Could be cool.

Researchers Say New Chip Breaks Speed Record (http://www.nytimes.com/2006/06/20/technology/20chip.html?ei=5090&en=215511bacfc970b5&ex=1308456000&adxnnl=1&partner=rssuserland&emc=rss&pagewanted=print&adxnnlx=1150864234-zh8plE5ujNE64bsT0EMi1g)
By LAURIE J. FLYNN

Researchers at I.B.M. and the Georgia Institute of Technology are set to announce today that they have broken the speed record for silicon-based chips with a semiconductor that operates 250 times faster than chips commonly used today. Sorry if I'm late to the game.

http://www-03.ibm.com/technology/news/2006/0620_frozen_chip.html

350ghz at room temp, not too shabby...

Wow. Real time, hyper realistic, 3-d, virtual reality video is just around the corner. There goes the porn industry...

Durn, I'm getting cynical in my old age.

I have newsfeeds from a number of "tech" sites, and there are several avenues that are being approached right now that may hit the market before 2010.

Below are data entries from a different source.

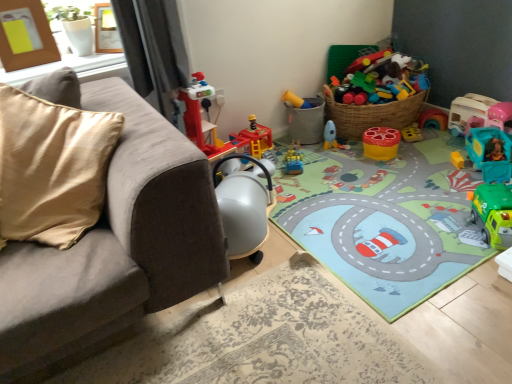 The width and height of the screenshot is (512, 384). In order to click on vacant space that is in between teal plastic toy car at right, arranged as the 6th toy when viewed from the left, and yellow matte stool at center, placed as the fourth toy when sorted from right to left in this screenshot , I will do `click(426, 144)`. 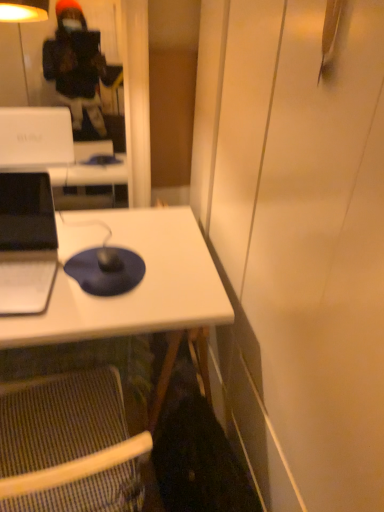 I want to click on vacant location behind blue matte mousepad at center, so click(115, 231). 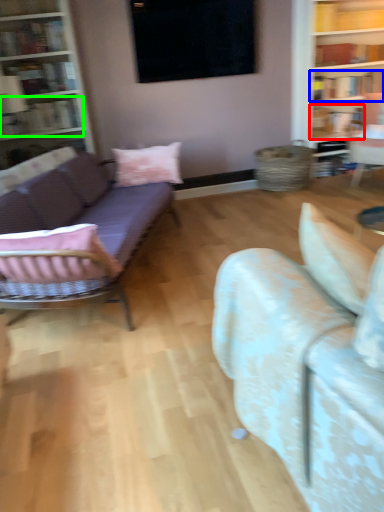 Question: Which object is the closest to the book (highlighted by a red box)? Choose among these: book (highlighted by a blue box) or book (highlighted by a green box).

Choices:
 (A) book
 (B) book

Answer: (A) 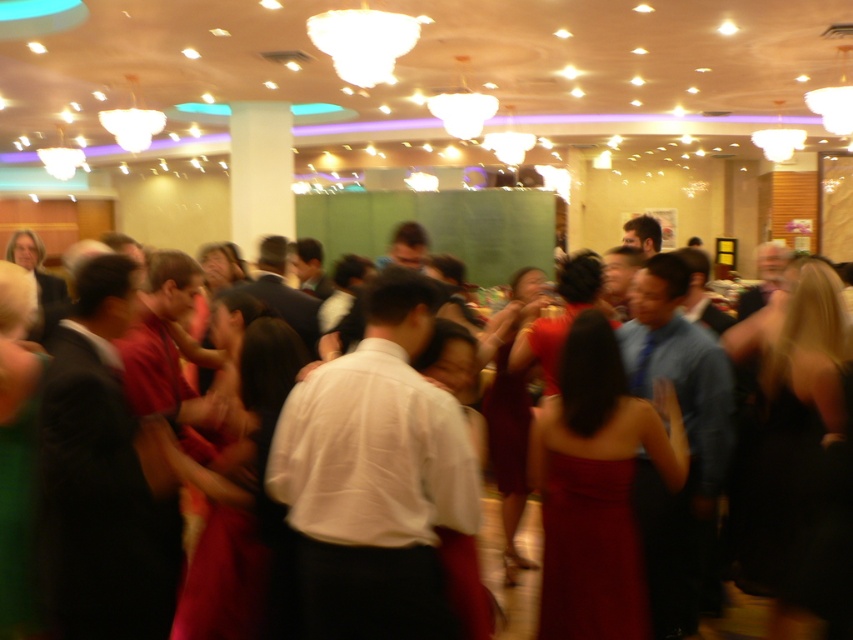 Question: Can you confirm if matte red dress at center is bigger than matte white dress at center?

Choices:
 (A) yes
 (B) no

Answer: (A)

Question: Which object appears closest to the camera in this image?

Choices:
 (A) matte red dress at center
 (B) matte white dress at center

Answer: (A)

Question: Can you confirm if matte white dress at center is smaller than velvet burgundy dress at center?

Choices:
 (A) no
 (B) yes

Answer: (B)

Question: Which of the following is the farthest from the observer?

Choices:
 (A) velvet burgundy dress at center
 (B) matte white dress at center

Answer: (A)

Question: Is matte red dress at center wider than matte white dress at center?

Choices:
 (A) yes
 (B) no

Answer: (A)

Question: Estimate the real-world distances between objects in this image. Which object is closer to the velvet burgundy dress at center?

Choices:
 (A) matte red dress at center
 (B) matte white dress at center

Answer: (A) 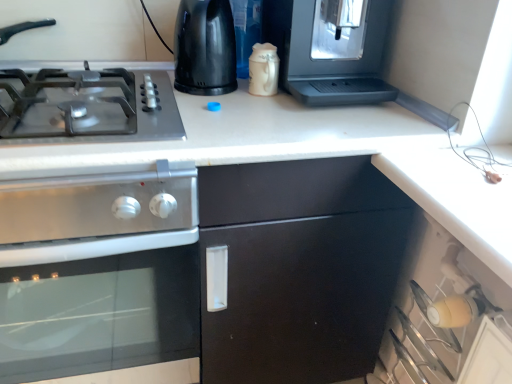 Where is `vacant space underneath black plastic kettle at upper center, the second appliance when ordered from right to left (from a real-world perspective)`? The image size is (512, 384). vacant space underneath black plastic kettle at upper center, the second appliance when ordered from right to left (from a real-world perspective) is located at coordinates pos(208,93). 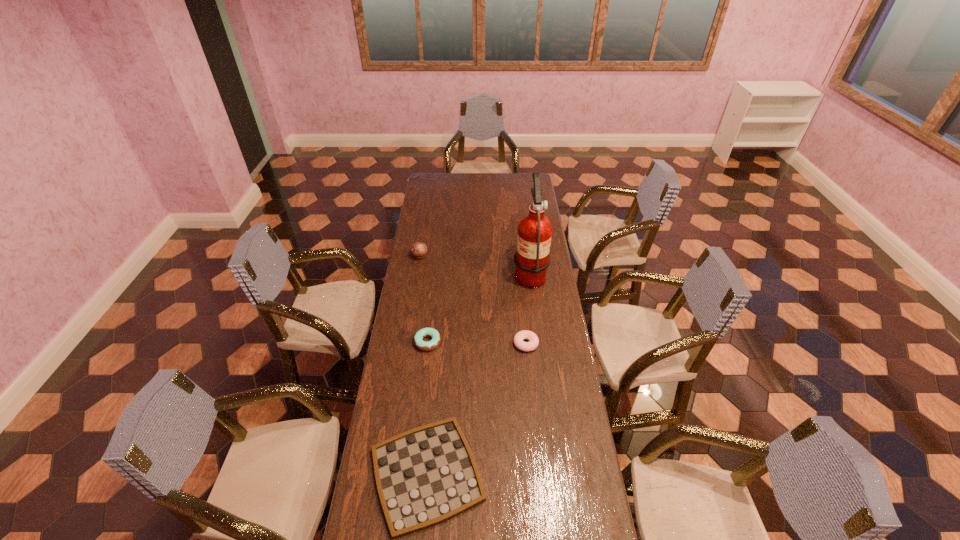 Find the location of a particular element. This screenshot has height=540, width=960. vacant position at the far right corner of the desktop is located at coordinates (521, 186).

I want to click on free spot between the left doughnut and the checkerboard, so click(x=427, y=408).

The height and width of the screenshot is (540, 960). In order to click on free space that is in between the tallest object and the right doughnut in this screenshot , I will do `click(528, 308)`.

Identify the location of free space between the left doughnut and the shortest object. The height and width of the screenshot is (540, 960). (427, 408).

Where is `vacant region between the checkerboard and the tallest object`? Image resolution: width=960 pixels, height=540 pixels. vacant region between the checkerboard and the tallest object is located at coordinates (478, 374).

You are a GUI agent. You are given a task and a screenshot of the screen. Output one action in this format:
    pyautogui.click(x=<x>, y=<y>)
    Task: Click on the unoccupied position between the right doughnut and the tallest object
    The height and width of the screenshot is (540, 960).
    Given the screenshot: What is the action you would take?
    pyautogui.click(x=528, y=308)

Identify the location of vacant space that's between the right doughnut and the left doughnut. (477, 343).

Find the location of `free space between the left doughnut and the right doughnut`. free space between the left doughnut and the right doughnut is located at coordinates (477, 343).

In order to click on unoccupied area between the muffin and the fire extinguisher in this screenshot , I will do `click(474, 265)`.

Image resolution: width=960 pixels, height=540 pixels. In order to click on vacant area between the fire extinguisher and the right doughnut in this screenshot , I will do `click(528, 308)`.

Several different "quantum computing" ideas, the above-mentioned technology; our 3-gig processors may be looking pretty sorry in a few years.

Don't all processors look pretty sorry in a few years?

Apart from specialized applications (and I know I sound like the guy who said no computer would need more than 256kb of RAM), what would be the use of such super-computers? OK, the VR video, but that only needs an order of magnitude over the present stuff.

I think there might be a "utility ceiling" out there, somewhere. For instance I still retain a pretty sorry 400MHz machine, which serves perfectly for office work, internet browsing, and simpler games.

Hans

Never fear, Hans. No matter how powerful computers become, Microsoft's code bloat will expand to chew up the additional capacity. Next version after Vista will most likely require these processors and will still open as slowly as XP.

Linux forever! :)

Don't all processors look pretty sorry in a few years?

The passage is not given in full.